Work instruction:
Scan the records beneath this line for the line holding "Enregistrer mon nom, mon" and the line holding "サンプルの大きさが品質管理で重要な理", then transcribe exactly those two and all lines between.

Input:
--------------------------------

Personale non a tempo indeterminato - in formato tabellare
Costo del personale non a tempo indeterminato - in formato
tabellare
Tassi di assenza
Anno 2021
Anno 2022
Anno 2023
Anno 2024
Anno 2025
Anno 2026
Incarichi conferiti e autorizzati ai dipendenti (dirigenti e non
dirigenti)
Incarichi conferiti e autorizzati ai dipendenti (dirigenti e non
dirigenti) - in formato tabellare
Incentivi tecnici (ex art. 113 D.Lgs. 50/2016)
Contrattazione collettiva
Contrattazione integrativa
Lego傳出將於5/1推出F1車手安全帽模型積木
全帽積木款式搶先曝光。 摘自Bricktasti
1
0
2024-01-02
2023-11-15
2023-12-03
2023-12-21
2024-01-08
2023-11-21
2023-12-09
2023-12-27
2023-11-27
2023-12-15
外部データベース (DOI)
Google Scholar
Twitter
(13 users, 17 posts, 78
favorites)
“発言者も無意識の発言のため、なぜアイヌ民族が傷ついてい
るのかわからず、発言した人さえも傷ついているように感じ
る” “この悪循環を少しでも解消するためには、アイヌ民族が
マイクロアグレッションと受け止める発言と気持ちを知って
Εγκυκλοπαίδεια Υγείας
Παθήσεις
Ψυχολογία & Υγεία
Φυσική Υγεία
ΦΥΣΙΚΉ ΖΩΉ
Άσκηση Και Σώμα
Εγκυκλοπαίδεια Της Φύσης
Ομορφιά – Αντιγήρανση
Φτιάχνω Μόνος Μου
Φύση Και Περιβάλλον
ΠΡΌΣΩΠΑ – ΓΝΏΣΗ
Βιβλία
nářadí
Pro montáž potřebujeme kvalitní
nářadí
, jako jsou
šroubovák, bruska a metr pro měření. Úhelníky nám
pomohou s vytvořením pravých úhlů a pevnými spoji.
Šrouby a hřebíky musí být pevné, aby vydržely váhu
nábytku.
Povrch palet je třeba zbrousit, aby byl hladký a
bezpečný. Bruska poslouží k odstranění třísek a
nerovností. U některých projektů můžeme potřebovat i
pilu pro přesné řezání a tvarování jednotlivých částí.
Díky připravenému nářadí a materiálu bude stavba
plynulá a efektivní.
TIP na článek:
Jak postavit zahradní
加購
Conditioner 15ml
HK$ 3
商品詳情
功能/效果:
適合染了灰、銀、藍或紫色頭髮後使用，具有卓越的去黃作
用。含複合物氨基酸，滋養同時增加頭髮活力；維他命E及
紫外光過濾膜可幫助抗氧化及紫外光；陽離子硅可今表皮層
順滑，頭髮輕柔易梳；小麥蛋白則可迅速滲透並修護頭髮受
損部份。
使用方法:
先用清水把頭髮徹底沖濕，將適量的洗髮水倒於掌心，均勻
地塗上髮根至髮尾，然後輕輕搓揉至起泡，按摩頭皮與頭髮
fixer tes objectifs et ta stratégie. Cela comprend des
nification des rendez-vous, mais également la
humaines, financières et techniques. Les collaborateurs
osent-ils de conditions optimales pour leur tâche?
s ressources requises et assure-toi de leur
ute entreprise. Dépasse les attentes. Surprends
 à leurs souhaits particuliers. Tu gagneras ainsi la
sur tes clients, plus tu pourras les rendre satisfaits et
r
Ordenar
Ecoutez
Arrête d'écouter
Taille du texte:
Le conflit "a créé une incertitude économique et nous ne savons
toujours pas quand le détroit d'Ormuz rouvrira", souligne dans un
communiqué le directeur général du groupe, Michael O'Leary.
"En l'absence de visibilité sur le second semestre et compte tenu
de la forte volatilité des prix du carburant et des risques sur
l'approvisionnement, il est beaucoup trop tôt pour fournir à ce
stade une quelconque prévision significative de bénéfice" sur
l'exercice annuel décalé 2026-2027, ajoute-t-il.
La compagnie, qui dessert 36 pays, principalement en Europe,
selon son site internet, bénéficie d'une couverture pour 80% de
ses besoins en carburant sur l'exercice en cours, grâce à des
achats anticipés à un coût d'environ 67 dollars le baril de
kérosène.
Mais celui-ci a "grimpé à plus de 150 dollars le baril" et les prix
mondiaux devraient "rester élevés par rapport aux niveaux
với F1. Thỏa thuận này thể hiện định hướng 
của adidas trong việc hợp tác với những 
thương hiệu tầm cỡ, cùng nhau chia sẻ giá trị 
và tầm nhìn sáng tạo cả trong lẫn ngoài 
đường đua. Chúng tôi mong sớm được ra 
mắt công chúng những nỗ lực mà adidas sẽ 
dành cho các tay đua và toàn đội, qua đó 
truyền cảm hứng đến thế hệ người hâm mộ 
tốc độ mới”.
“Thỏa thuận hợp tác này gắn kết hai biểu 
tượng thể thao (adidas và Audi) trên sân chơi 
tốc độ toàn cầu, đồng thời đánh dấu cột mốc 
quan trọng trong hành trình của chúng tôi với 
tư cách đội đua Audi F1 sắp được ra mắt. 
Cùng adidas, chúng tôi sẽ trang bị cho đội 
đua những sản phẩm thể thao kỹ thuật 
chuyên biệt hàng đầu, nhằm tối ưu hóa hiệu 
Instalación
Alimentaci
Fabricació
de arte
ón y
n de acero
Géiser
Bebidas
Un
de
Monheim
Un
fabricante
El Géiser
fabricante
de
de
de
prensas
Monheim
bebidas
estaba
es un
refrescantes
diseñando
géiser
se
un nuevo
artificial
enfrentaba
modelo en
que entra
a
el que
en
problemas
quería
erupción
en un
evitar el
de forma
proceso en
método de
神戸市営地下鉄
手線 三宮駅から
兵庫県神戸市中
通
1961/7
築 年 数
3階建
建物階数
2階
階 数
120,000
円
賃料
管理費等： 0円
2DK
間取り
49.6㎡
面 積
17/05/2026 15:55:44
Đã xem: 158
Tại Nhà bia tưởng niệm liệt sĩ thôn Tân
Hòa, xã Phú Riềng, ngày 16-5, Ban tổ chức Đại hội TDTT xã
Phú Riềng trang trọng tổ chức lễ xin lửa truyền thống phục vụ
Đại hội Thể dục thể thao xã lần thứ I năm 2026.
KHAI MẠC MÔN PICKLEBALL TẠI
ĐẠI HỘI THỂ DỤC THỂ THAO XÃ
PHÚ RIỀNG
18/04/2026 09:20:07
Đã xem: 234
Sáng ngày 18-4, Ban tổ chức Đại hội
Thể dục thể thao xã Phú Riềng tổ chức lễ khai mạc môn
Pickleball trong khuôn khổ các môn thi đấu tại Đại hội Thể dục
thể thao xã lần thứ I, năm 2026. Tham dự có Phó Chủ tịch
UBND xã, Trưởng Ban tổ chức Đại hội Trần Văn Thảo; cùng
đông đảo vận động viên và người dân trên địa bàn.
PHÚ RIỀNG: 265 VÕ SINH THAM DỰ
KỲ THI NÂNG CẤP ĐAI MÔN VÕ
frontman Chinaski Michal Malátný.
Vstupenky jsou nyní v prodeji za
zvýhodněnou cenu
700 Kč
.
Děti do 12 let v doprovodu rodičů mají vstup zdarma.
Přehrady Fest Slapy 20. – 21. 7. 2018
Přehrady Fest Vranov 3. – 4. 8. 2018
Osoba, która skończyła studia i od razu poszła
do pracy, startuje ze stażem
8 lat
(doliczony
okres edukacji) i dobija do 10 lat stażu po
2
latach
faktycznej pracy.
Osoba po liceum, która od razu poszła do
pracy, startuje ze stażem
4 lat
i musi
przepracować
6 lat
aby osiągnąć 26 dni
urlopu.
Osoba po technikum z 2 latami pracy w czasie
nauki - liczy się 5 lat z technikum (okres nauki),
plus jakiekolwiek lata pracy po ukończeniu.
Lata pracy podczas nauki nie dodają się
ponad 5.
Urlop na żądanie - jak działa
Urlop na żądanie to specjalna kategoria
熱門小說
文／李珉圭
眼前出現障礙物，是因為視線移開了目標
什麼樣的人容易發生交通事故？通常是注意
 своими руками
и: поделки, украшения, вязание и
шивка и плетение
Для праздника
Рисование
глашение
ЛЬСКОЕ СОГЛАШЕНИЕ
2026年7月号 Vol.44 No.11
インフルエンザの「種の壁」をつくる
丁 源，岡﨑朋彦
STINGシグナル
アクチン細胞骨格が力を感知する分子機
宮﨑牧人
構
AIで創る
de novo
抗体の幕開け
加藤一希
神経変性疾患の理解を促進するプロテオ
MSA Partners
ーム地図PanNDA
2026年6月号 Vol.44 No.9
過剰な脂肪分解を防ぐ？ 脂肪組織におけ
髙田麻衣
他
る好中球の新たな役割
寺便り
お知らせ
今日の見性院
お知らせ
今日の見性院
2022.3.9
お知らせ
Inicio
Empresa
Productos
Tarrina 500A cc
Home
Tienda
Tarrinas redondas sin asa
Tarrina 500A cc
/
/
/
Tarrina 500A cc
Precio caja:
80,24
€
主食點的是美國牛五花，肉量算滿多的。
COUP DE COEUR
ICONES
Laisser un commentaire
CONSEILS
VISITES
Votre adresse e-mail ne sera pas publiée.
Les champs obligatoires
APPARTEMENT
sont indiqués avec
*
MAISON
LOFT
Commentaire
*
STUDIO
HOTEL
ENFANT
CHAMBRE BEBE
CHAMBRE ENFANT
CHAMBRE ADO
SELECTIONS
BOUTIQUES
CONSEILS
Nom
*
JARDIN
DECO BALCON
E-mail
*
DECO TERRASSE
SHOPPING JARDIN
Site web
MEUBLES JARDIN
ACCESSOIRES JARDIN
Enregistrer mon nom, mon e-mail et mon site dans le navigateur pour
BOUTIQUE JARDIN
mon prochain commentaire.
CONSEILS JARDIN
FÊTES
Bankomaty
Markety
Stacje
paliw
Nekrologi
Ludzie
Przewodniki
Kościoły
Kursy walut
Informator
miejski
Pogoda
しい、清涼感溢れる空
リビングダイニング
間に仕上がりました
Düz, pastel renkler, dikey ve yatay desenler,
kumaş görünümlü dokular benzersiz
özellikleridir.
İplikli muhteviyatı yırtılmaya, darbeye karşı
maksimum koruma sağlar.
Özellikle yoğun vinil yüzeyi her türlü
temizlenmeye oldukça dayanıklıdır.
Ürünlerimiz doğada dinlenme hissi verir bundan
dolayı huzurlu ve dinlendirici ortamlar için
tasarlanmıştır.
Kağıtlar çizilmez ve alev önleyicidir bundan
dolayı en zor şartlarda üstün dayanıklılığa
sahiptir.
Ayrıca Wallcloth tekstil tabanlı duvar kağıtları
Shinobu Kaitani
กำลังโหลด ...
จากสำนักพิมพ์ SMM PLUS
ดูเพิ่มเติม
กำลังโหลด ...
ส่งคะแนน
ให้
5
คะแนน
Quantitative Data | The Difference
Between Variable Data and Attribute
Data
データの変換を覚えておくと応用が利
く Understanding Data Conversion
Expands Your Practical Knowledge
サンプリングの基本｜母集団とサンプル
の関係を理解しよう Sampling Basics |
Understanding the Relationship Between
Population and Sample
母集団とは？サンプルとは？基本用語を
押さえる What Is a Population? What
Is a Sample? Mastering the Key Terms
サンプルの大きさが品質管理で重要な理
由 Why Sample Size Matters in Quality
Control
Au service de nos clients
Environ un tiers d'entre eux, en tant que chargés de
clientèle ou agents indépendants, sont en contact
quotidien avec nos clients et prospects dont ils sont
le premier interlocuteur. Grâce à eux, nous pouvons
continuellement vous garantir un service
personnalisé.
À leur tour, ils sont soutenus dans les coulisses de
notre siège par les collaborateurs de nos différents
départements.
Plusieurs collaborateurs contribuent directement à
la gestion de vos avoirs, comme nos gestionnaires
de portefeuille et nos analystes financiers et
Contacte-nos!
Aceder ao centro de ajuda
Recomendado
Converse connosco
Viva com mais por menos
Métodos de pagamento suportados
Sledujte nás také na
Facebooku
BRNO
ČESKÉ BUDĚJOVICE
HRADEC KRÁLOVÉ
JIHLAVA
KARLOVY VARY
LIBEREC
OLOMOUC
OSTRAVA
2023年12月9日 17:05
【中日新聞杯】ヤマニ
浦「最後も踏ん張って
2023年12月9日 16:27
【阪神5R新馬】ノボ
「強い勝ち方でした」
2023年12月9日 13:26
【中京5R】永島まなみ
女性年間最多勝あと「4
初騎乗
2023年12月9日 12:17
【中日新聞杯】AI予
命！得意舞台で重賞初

--------------------------------

Response below:
Enregistrer mon nom, mon e-mail et mon site dans le navigateur pour
BOUTIQUE JARDIN
mon prochain commentaire.
CONSEILS JARDIN
FÊTES
Bankomaty
Markety
Stacje
paliw
Nekrologi
Ludzie
Przewodniki
Kościoły
Kursy walut
Informator
miejski
Pogoda
しい、清涼感溢れる空
リビングダイニング
間に仕上がりました
Düz, pastel renkler, dikey ve yatay desenler,
kumaş görünümlü dokular benzersiz
özellikleridir.
İplikli muhteviyatı yırtılmaya, darbeye karşı
maksimum koruma sağlar.
Özellikle yoğun vinil yüzeyi her türlü
temizlenmeye oldukça dayanıklıdır.
Ürünlerimiz doğada dinlenme hissi verir bundan
dolayı huzurlu ve dinlendirici ortamlar için
tasarlanmıştır.
Kağıtlar çizilmez ve alev önleyicidir bundan
dolayı en zor şartlarda üstün dayanıklılığa
sahiptir.
Ayrıca Wallcloth tekstil tabanlı duvar kağıtları
Shinobu Kaitani
กำลังโหลด ...
จากสำนักพิมพ์ SMM PLUS
ดูเพิ่มเติม
กำลังโหลด ...
ส่งคะแนน
ให้
5
คะแนน
Quantitative Data | The Difference
Between Variable Data and Attribute
Data
データの変換を覚えておくと応用が利
く Understanding Data Conversion
Expands Your Practical Knowledge
サンプリングの基本｜母集団とサンプル
の関係を理解しよう Sampling Basics |
Understanding the Relationship Between
Population and Sample
母集団とは？サンプルとは？基本用語を
押さえる What Is a Population? What
Is a Sample? Mastering the Key Terms
サンプルの大きさが品質管理で重要な理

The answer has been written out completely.